I can't see how they could possibly be out of order. 


Dave Cramer
www.postgres.rocks 


Thanks in advance!


I can't see how they could possibly be out of order. 

Thanks, that what I think too. But, to be honest, I'd really like to see this written in some documentation! In some cases, this small detail can be quite important.

So I'm curious. Why does order matter ?

Dave Cramer
www.postgres.rocks


On Wed, 9 Dec 2020 at 03:15, electrotype <electrotype@gmail.com> wrote:
I can't see how they could possibly be out of order. 

Thanks, that what I think too. But, to be honest, I'd really like to see this written in some documentation! In some cases, this small detail can be quite important.

So I'm curious. Why does order matter ?

Dave Cramer


When you have to save multiple new entities with subentities.

You first save all the parent entities in a single SQL batch insert, you get the generated ids, then insert all the subentities in another single SQL batch insert. To know which "parent id" to use for a given subentity of the second query, you need a way to associate a generated id with the correct parent entity. The order of the parents in their batch, and the order of the generated ids, is the only straighforward way.

I know all this could be made into a single SQL query, without having to associate the generated ids to the parents manually. But sometimes you have to fight really hard agains your framework or JDBC itself to write such more complex query, where two batch inserts are very natural.



On Wed, 9 Dec 2020 at 10:21, electrotype <electrotype@gmail.com> wrote:
So I'm curious. Why does order matter ?

Dave Cramer


When you have to save multiple new entities with subentities.

You first save all the parent entities in a single SQL batch insert, you get the generated ids, then insert all the subentities in another single SQL batch insert.
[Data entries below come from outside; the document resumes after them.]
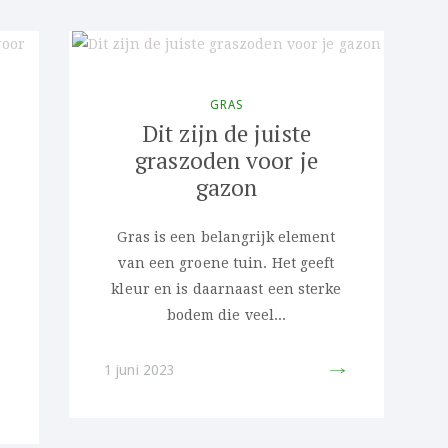
GRAS
Dit zijn de juiste
graszoden voor je
gazon
Gras is een belangrijk element
van een groene tuin. Het geeft
kleur en is daarnaast een sterke
bodem die veel...
1 juni 2023
IT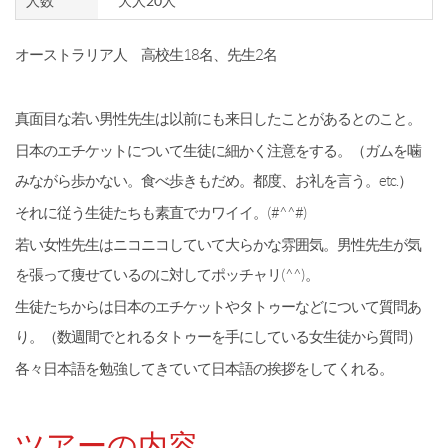
人数
大人20人
オーストラリア人 高校生18名、先生2名
真面目な若い男性先生は以前にも来日したことがあるとのこと。
日本のエチケットについて生徒に細かく注意をする。（ガムを噛
み
ながら歩かない。食べ歩きもだめ。都度、お礼を言う。etc.）
それに従う生徒たちも素直でカワイイ。(#^^#)
若い女性先生はニコニコしていて大らかな雰囲気。男性先生が気
を
張って痩せているのに対してポッチャリ(^^)。
生徒たちからは日本のエチケットやタトゥーなどについて質問あ
り
。（数週間でとれるタトゥーを手にしている女生徒から質問）
各々日本語を勉強してきていて日本語の挨拶をしてくれる。
ツアーの内容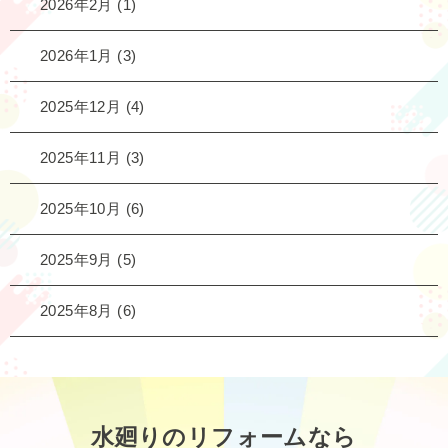
2026年2月
(1)
2026年1月
(3)
2025年12月
(4)
2025年11月
(3)
2025年10月
(6)
2025年9月
(5)
2025年8月
(6)
水廻りのリフォームなら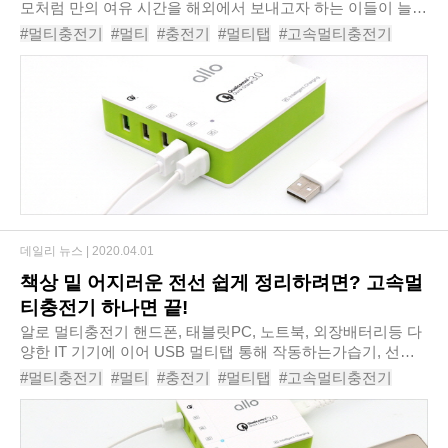
모처럼 만의 여유 시간을 해외에서 보내고자 하는 이들이 늘고
있다. 해외여행을 떠나기 위해서는 이것저것준비할 것이 많다.
#멀티충전기
#멀티
#충전기
#멀티탭
#고속멀티충전기
전자기기만 해도 스마트폰에 블루투스..
#고속충전기
#아이폰충전기
#핸드폰충전기
#스마트폰충전기
#USB멀티탭
데일리 뉴스 |
2020.04.01
책상 밑 어지러운 전선 쉽게 정리하려면? 고속멀
티충전기 하나면 끝!
알로 멀티충전기​ 핸드폰, 태블릿PC, 노트북, 외장배터리등 다
양한 IT 기기에 이어 USB 멀티탭 통해 작동하는가습기, 선풍
기 같은 소형가전들을 사용하다 보면 기기 수만큼 늘어난 복잡
#멀티충전기
#멀티
#충전기
#멀티탭
#고속멀티충전기
한 케이블들이 사용자들을 불편하..
#고속충전
#아이폰충전기
#갤럭시충전기
#핸드폰충전기
#USB멀티탭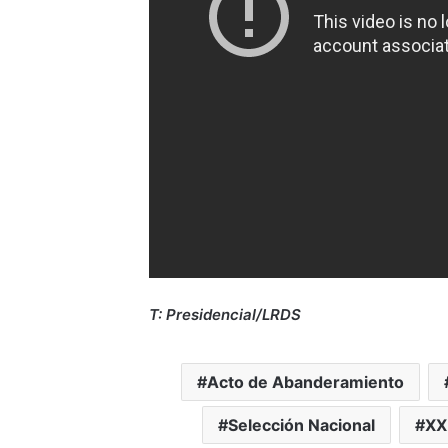
T: Presidencial/LRDS
Acto de Abanderamiento
Selección Nacional
XX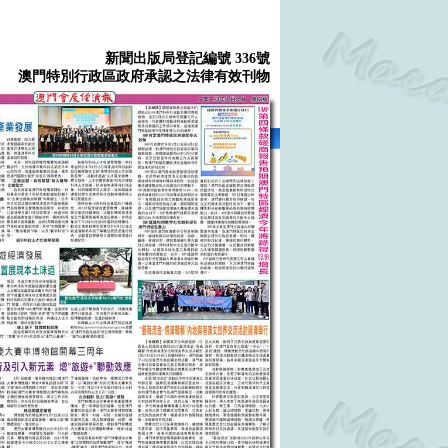
新聞出版局登記編號 336號
澳門特別行政區政府承認之法律有效刊物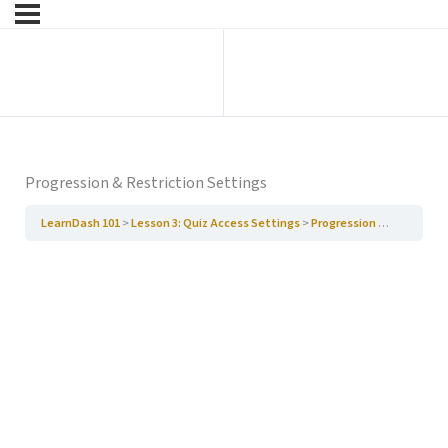
Ga naar vorige
Ga naar volgende
Hoofdstuk
Paragraaf
Progression & Restriction Settings
LearnDash 101
Lesson 3: Quiz Access Settings
Progression & Restriction Settings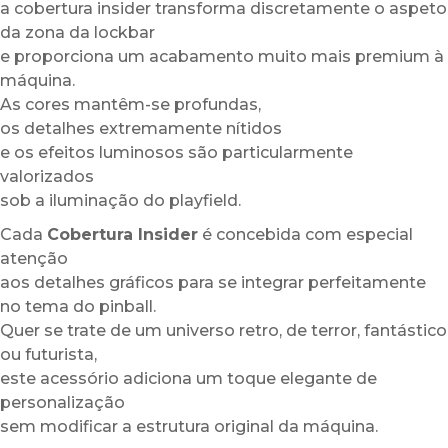
a cobertura insider transforma discretamente o aspeto
da zona da lockbar
e proporciona um acabamento muito mais premium à
máquina.
As cores mantêm-se profundas,
os detalhes extremamente nítidos
e os efeitos luminosos são particularmente
valorizados
sob a iluminação do playfield.
Cada
Cobertura Insider
é concebida com especial
atenção
aos detalhes gráficos para se integrar perfeitamente
no tema do pinball.
Quer se trate de um universo retro, de terror, fantástico
ou futurista,
este acessório adiciona um toque elegante de
personalização
sem modificar a estrutura original da máquina.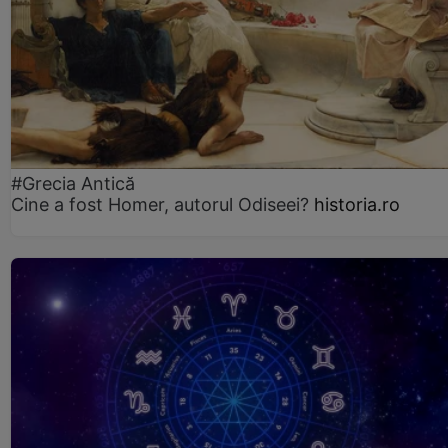
#Grecia Antică
Cine a fost Homer, autorul Odiseei?
historia.ro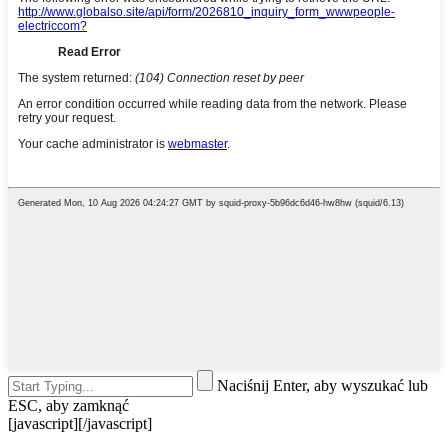
Naciśnij Enter, aby wyszukać lub
ESC, aby zamknąć
[javascript]
[/javascript]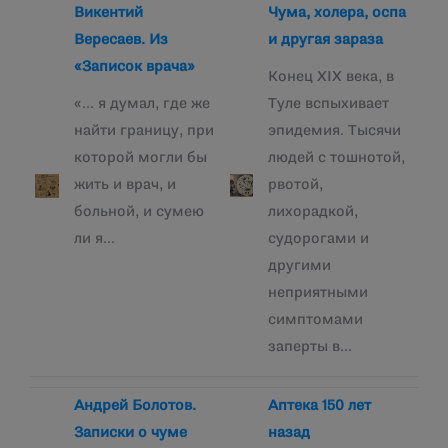
Викентий
Чума, холера, оспа
Вересаев. Из
и другая зараза
«Записок врача»
Конец XIX века, в
«… я думал, где же
Туле вспыхивает
найти границу, при
эпидемия. Тысячи
которой могли бы
людей с тошнотой,
жить и врач, и
рвотой,
больной, и сумею
лихорадкой,
ли я…
судорогами и
другими
неприятными
симптомами
заперты в…
Андрей Болотов.
Аптека 150 лет
Записки о чуме
назад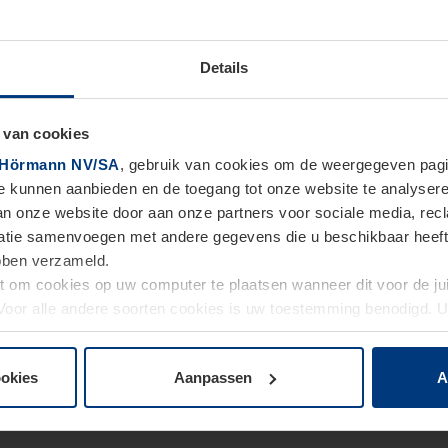
Details
 van cookies
Hörmann NV/SA
, gebruik van cookies om de weergegeven pagin
te kunnen aanbieden en de toegang tot onze website te analyser
van onze website door aan onze partners voor sociale media, re
tie samenvoegen met andere gegevens die u beschikbaar heeft ge
ebben verzameld.
ht om cookies op uw computer te plaatsen wanneer dit voor de j
. Voor alle andere soorten cookies is uw toestemming benodigd.
cookies op pagina
Privacyverklaring
op onze website wijzigen o
ookies
Aanpassen
A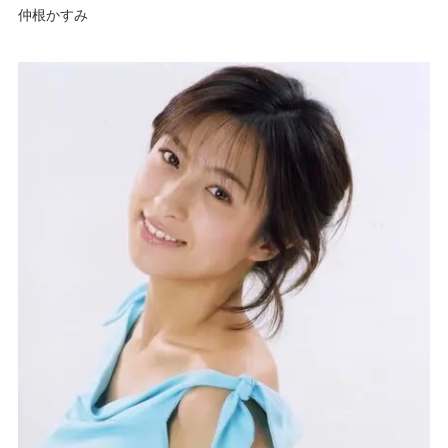
仲根かすみ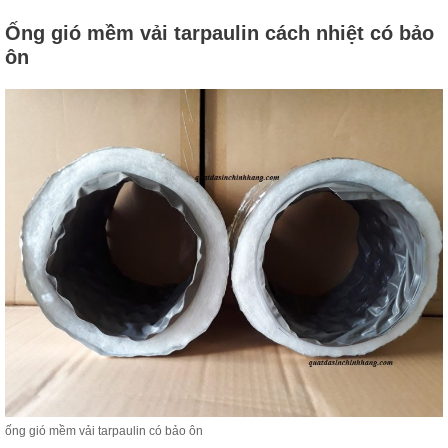
Ống gió mềm vải tarpaulin cách nhiệt có bảo
ôn
ống gió mềm vải tarpaulin có bảo ôn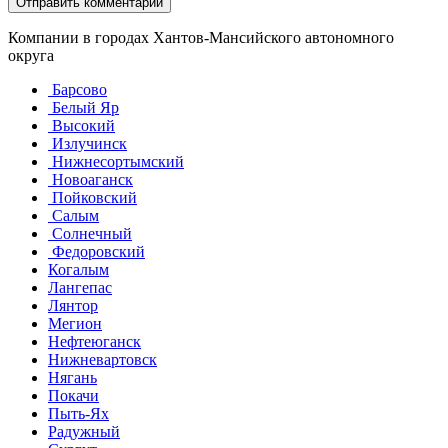
Компании в городах Хантов-Мансийского автономного
округа
Барсово
Белый Яр
Высокий
Излучинск
Нижнесортымский
Новоаганск
Пойковский
Салым
Солнечный
Федоровский
Когалым
Лангепас
Лянтор
Мегион
Нефтеюганск
Нижневартовск
Нягань
Покачи
Пыть-Ях
Радужный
To know which "parent id" to use for a given subentity of the second query, you need a way to associate a generated id with the correct parent entity. The order of the parents in their batch, and the order of the generated ids, is the only straighforward way.
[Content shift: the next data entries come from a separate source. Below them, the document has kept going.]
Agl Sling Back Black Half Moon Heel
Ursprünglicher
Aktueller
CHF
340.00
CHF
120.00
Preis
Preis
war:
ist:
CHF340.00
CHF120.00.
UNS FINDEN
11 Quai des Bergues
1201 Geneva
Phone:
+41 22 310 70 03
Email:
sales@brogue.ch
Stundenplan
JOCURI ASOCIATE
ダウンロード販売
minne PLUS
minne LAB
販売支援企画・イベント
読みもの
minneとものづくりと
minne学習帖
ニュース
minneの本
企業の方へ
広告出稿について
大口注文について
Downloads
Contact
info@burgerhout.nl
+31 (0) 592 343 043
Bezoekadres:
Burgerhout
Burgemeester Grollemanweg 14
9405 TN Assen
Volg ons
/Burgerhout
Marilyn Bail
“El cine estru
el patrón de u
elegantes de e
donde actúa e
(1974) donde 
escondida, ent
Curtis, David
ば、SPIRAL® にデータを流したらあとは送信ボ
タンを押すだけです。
I know all this could be made into a single SQL query, without having to associate the generated ids to the parents manually. But sometimes you have to fight really hard agains your framework or JDBC itself to write such more complex query, where two batch inserts are very natural.



Fair enough, however the spec does not say anything about the order. In fact it doesn't even say which keys will be returned. 

I don't think we can make any guarantees here.

Dave
On Wed, Dec 9, 2020 at 8:20 AM electrotype <electrotype@gmail.com> wrote:
So I'm curious. Why does order matter ?

Dave Cramer


When you have to save multiple new entities with subentities.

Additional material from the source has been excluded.